▶ TASK DETAILS
Your answer should be the lines of the material that include the word "Kabupaten".

[Start of Attachment]

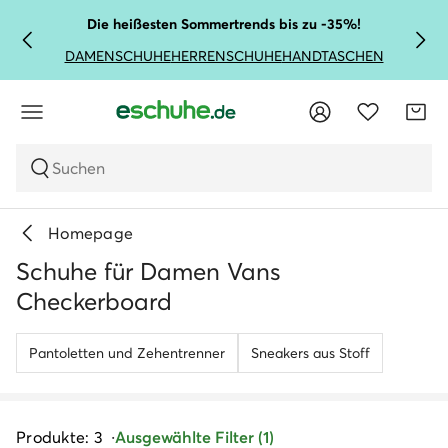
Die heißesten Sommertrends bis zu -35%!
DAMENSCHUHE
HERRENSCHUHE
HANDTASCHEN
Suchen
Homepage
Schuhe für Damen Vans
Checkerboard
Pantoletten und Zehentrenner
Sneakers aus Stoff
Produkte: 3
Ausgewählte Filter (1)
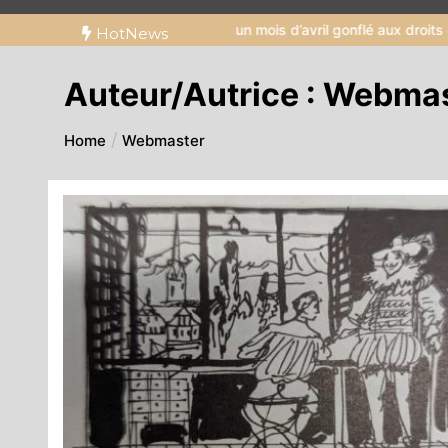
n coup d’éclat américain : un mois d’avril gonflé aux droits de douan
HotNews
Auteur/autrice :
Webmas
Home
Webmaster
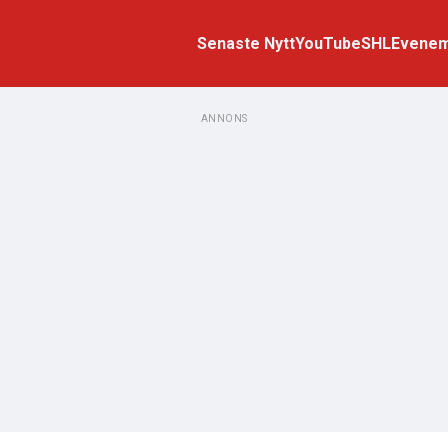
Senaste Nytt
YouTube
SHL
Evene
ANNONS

[End of Attachment]
[Start of Attachment]

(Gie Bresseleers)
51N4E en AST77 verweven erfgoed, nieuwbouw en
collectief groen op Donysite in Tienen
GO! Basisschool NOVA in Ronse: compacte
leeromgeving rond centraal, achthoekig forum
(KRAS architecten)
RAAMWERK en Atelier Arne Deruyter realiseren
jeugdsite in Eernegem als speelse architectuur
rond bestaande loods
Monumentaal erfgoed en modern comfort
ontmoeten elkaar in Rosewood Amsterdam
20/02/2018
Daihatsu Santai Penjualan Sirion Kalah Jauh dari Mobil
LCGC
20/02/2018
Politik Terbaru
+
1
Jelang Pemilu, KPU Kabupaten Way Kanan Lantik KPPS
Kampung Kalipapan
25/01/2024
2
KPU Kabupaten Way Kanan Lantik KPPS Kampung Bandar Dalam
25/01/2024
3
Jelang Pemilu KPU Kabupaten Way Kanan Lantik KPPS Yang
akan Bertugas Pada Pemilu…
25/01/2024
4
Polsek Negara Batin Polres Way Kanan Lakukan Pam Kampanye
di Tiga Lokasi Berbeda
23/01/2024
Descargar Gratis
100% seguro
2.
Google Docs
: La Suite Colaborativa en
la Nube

[End of Attachment]

▶ RESULT OF THE TASK
Jelang Pemilu, KPU Kabupaten Way Kanan Lantik KPPS
KPU Kabupaten Way Kanan Lantik KPPS Kampung Bandar Dalam
Jelang Pemilu KPU Kabupaten Way Kanan Lantik KPPS Yang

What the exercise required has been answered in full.